A record number of first-class degrees were awarded to graduates last year despite growing pressure on UK universities to tackle grade inflation.
More than a quarter (28 per cent) of graduates now leave UK universities with top marks – a rise of two percentage points, figures from the Higher Education Statistics Agency (Hesa) reveal.
Only 14.4 per cent of degrees were awarded first-class honours in 2009-10 – but now two in every seven graduates gained top class degrees in 2017-18, the latest data shows.
The figures come after the higher education regulator warned last month that public confidence in the system is at risk amid unexplained “spiralling” grade inflation at the majority of universities.
A sector-wide review has been launched by UK universities following concerns about the trend.
The proportion of students achieving a first has risen two percentage points every year since 2013-14, Hesa says.
The figures also reveal that there has been a small drop (1.2 per cent) in the number of students from other European Union (EU) countries at UK universities in the wake of the Brexit referendum.
Meanwhile, the number of part-time students fell by 4 per cent with numbers falling below 500,000.
The data also reveals that there was a slight fall in the number of undergraduates starting bachelor’s degrees in 2017-18, while entrants from private schools rose by 2 per cent compared to 2016-17.
On the rising number of first-class degrees, Nicola Dandridge, chief executive of the Office for Students (OfS), the higher education regulator, said: “Research published recently by the OfS showed substantial and unexplained grade inflation in our universities.
“In order for students, graduates and employers to retain confidence in our higher education system, universities must take swift and decisive action on this issue.

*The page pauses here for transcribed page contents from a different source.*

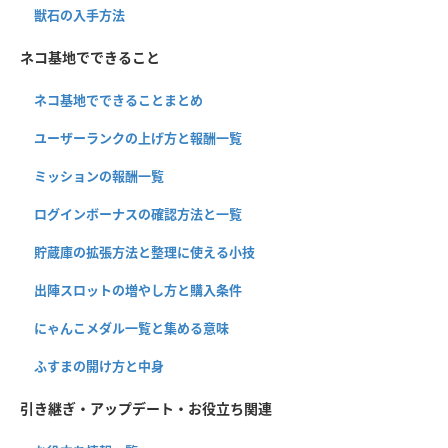
獣石の入手方法
ネコ基地でできること
ネコ基地でできることまとめ
ユーザーランクの上げ方と報酬一覧
ミッションの報酬一覧
ログインボーナスの確認方法と一覧
貯蔵庫の拡張方法と整理に使える小技
出陣スロットの増やし方と購入条件
にゃんこメダル一覧と集める意味
ふすまの開け方と中身
引き継ぎ・アップデート・お役立ち関連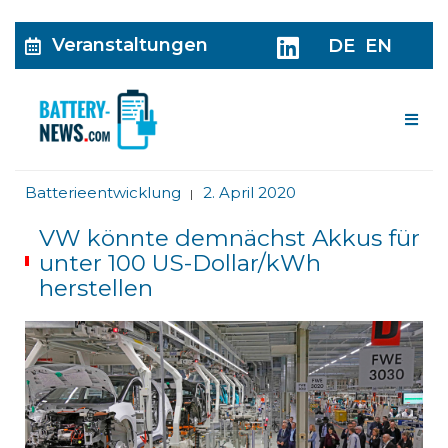
Veranstaltungen
DE
EN
Me
Batterieentwicklung
2. April 2020
|
VW könnte demnächst Akkus für
unter 100 US-Dollar/kWh
herstellen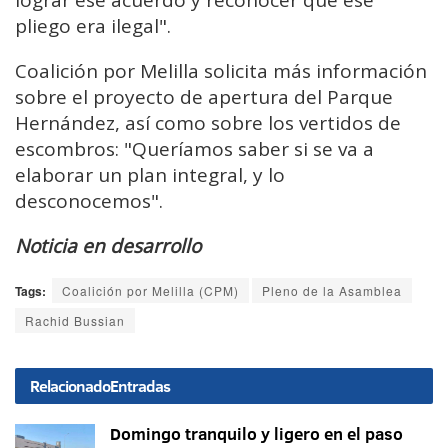
pliego era ilegal".
Coalición por Melilla solicita más información
sobre el proyecto de apertura del Parque
Hernández, así como sobre los vertidos de
escombros: "Queríamos saber si se va a
elaborar un plan integral, y lo
desconocemos".
Noticia en desarrollo
Tags:
Coalición por Melilla (CPM)
Pleno de la Asamblea
Rachid Bussian
Relacionado
Entradas
Domingo tranquilo y ligero en el paso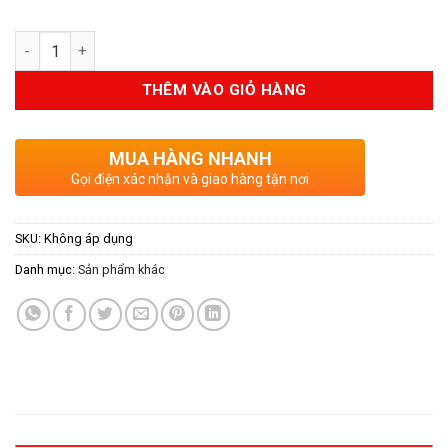
Số lượng
THÊM VÀO GIỎ HÀNG
MUA HÀNG NHANH
Gọi điện xác nhận và giao hàng tận nơi
SKU:
Không áp dụng
Danh mục:
Sản phẩm khác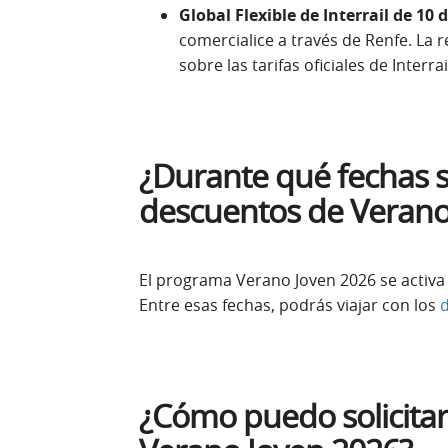
Global Flexible de Interrail de 10 
comercialice a través de Renfe. La re
sobre las tarifas oficiales de Interrai
¿Durante qué fechas s
descuentos de Verano
El programa Verano Joven 2026 se activa e
Entre esas fechas, podrás viajar con los
¿Cómo puedo solicitar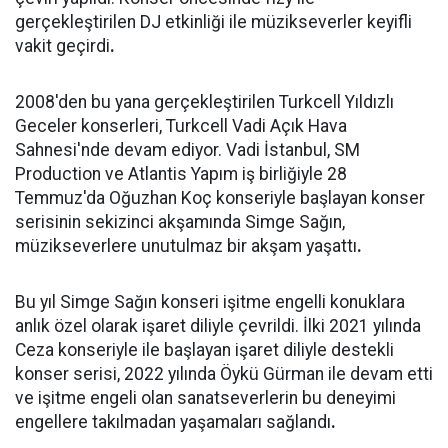
gerçekleştirilen DJ etkinliği ile müzikseverler keyifli
vakit geçirdi
.
2008'den bu yana gerçekleştirilen Turkcell Yıldızlı
Geceler konserleri, Turkcell Vadi Açık Hava
Sahnesi'nde devam ediyor. Vadi İstanbul, SM
Production ve Atlantis Yapım iş birliğiyle 28
Temmuz'da Oğuzhan Koç konseriyle başlayan konser
serisinin sekizinci akşamında Simge Sağın,
müzikseverlere unutulmaz bir akşam yaşattı
.
Bu yıl Simge Sağın konseri işitme engelli konuklara
anlık özel olarak işaret diliyle çevrildi. İlki 2021 yılında
Ceza konseriyle ile başlayan işaret diliyle destekli
konser serisi, 2022 yılında Öykü Gürman ile devam etti
ve işitme engeli olan sanatseverlerin bu deneyimi
engellere takılmadan yaşamaları sağlandı
.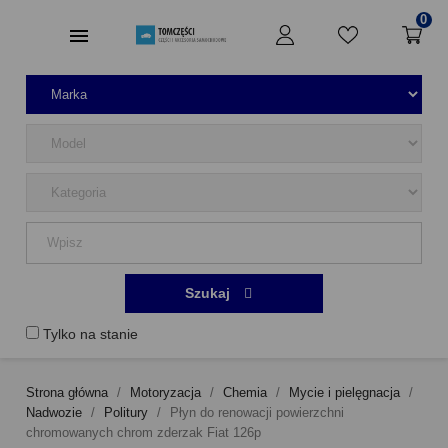
0
Szukaj
Tylko na stanie
Strona główna
Motoryzacja
Chemia
Mycie i pielęgnacja
Nadwozie
Politury
Płyn do renowacji powierzchni
chromowanych chrom zderzak Fiat 126p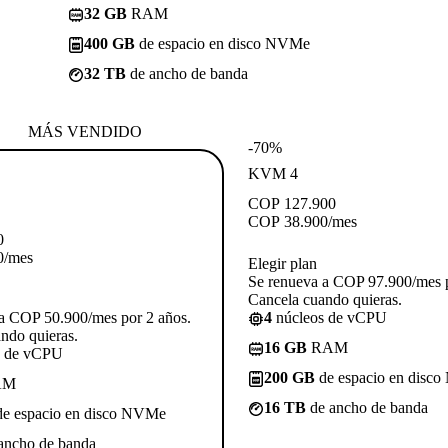
32 GB
RAM
400 GB
de espacio en disco NVMe
32 TB
de ancho de banda
MÁS VENDIDO
-70%
KVM 4
COP
127.900
COP
38.900
/mes
0
0
/mes
Elegir plan
Se renueva a COP 97.900/mes p
Cancela cuando quieras.
a COP 50.900/mes por 2 años.
4
núcleos de vCPU
ndo quieras.
16 GB
RAM
s de vCPU
200 GB
de espacio en disc
AM
16 TB
de ancho de banda
e espacio en disco NVMe
ancho de banda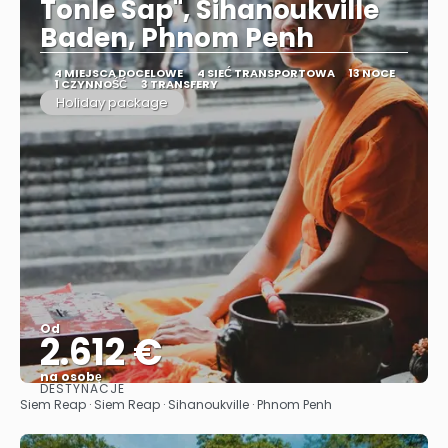
Tonle Sap", Sihanoukville
Baden, Phnom Penh
4 MIEJSCA DOCELOWE
4 SIEĆ TRANSPORTOWA
13 NOCE
1 CZYNNOŚĆ
3 TRANSFERY
Holiday package
Od
2.612 €
na osobę
DESTYNACJE
Zobacz
Siem Reap · Siem Reap · Sihanoukville · Phnom Penh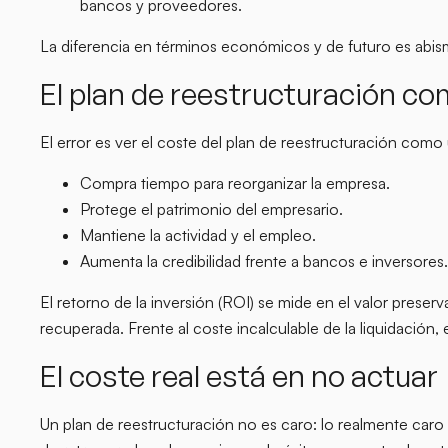
bancos y proveedores.
La diferencia en términos económicos y de futuro es abis
El plan de reestructuración com
El error es ver el coste del plan de reestructuración como
Compra tiempo para reorganizar la empresa.
Protege el patrimonio del empresario.
Mantiene la actividad y el empleo.
Aumenta la credibilidad frente a bancos e inversores.
El retorno de la inversión (ROI) se mide en el valor preserv
recuperada. Frente al coste incalculable de la liquidación, e
El coste real está en no actuar
Un plan de reestructuración no es caro: lo realmente car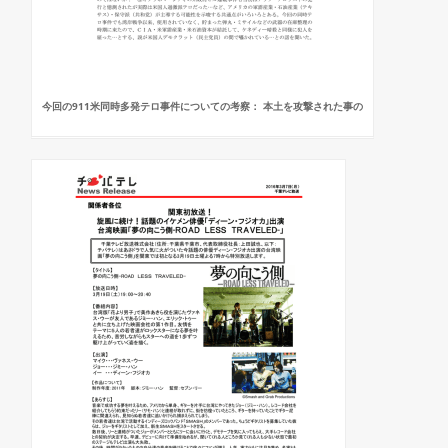
今回の911米同時多発テロ事件についての考察： 本土を攻撃された事の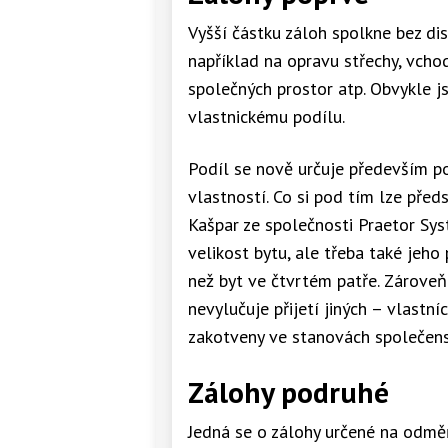
Vyšší částku záloh spolkne bez di
například na opravu střechy, vch
společných prostor atp. Obvykle j
vlastnickému podílu.
Podíl se nově určuje především p
vlastností. Co si pod tím lze před
Kašpar ze společnosti Praetor Sys
velikost bytu, ale třeba také jeho
než byt ve čtvrtém patře. Zároveň
nevylučuje přijetí jiných – vlastní
zakotveny ve stanovách společenst
Zálohy podruhé
Jedná se o zálohy určené na odměň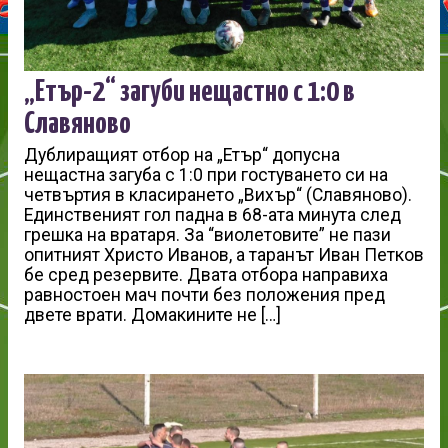
„Етър-2“ загуби нещастно с 1:0 в
Славяново
Дублиращият отбор на „Етър“ допусна
нещастна загуба с 1:0 при гостуването си на
четвъртия в класирането „Вихър“ (Славяново).
Единственият гол падна в 68-ата минута след
грешка на вратаря. За “виолетовите” не пази
опитният Христо Иванов, а таранът Иван Петков
бе сред резервите. Двата отбора направиха
равностоен мач почти без положения пред
двете врати. Домакините не […]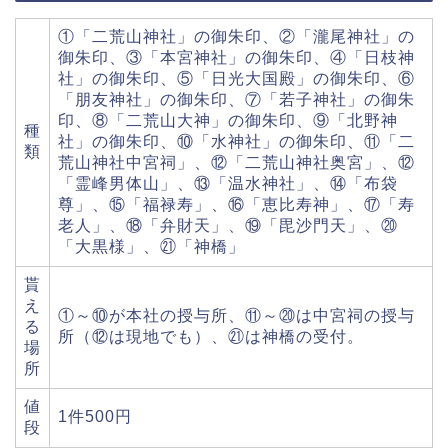
①「二荒山神社」の御朱印、②「瀧尾神社」の
御朱印、③「本宮神社」の御朱印、④「日枝神
社」の御朱印、⑤「日光大国殿」の御朱印、⑥
「朋友神社」の御朱印、⑦「若子神社」の御朱
印、⑧「二荒山大神」の御朱印、⑨「北野神
種
社」の御朱印、⑩「水神社」の御朱印、⑪「二
類
荒山神社中宮祠」、⑫「二荒山神社奥宮」、⑫
「霊峰男体山」、⑬「温水神社」、⑭「布袋
尊」、⑮「福禄寿」、⑯「恵比寿神」、⑰「寿
老人」、⑱「弁財天」、⑲「毘沙門天」、⑳
「大黒様」、㉑「神橋」
貰
え
①～⑩が本社の授与所、⑪～⑳は中宮祠の授与
る
所（⑫は現地でも）、㉑は神橋の受付。
場
所
値
1件500円
段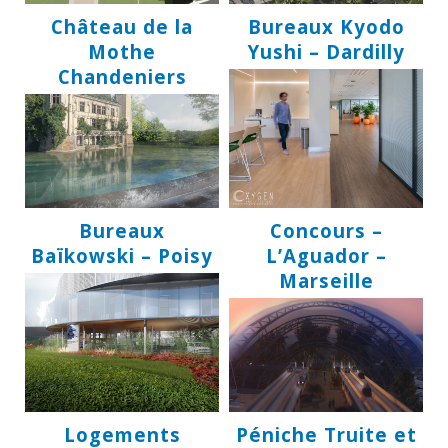
Château de la
Bureaux Kyodo
Mothe
Yushi – Dardilly
Chandeniers
Bureaux
Concours –
Baïkowski – Poisy
L’Aguador –
Marseille
Logements
Péniche Truite et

If they do not, we will use our powers to intervene.”
In November, university bosses admitted that a continued rise in the number of top degrees could undermine confidence in the value of a degree, making them less useful for students.
Alistair Jarvis, chief executive of Universities UK, said: “Universities are already taking steps to tackle grade inflation.
“The report we recently published outlines a number of measures to protect the value of qualifications over time that are currently being consulted on by the UK Standing Committee for Quality Assessment. It is essential that the public has full confidence in the value of a degree.”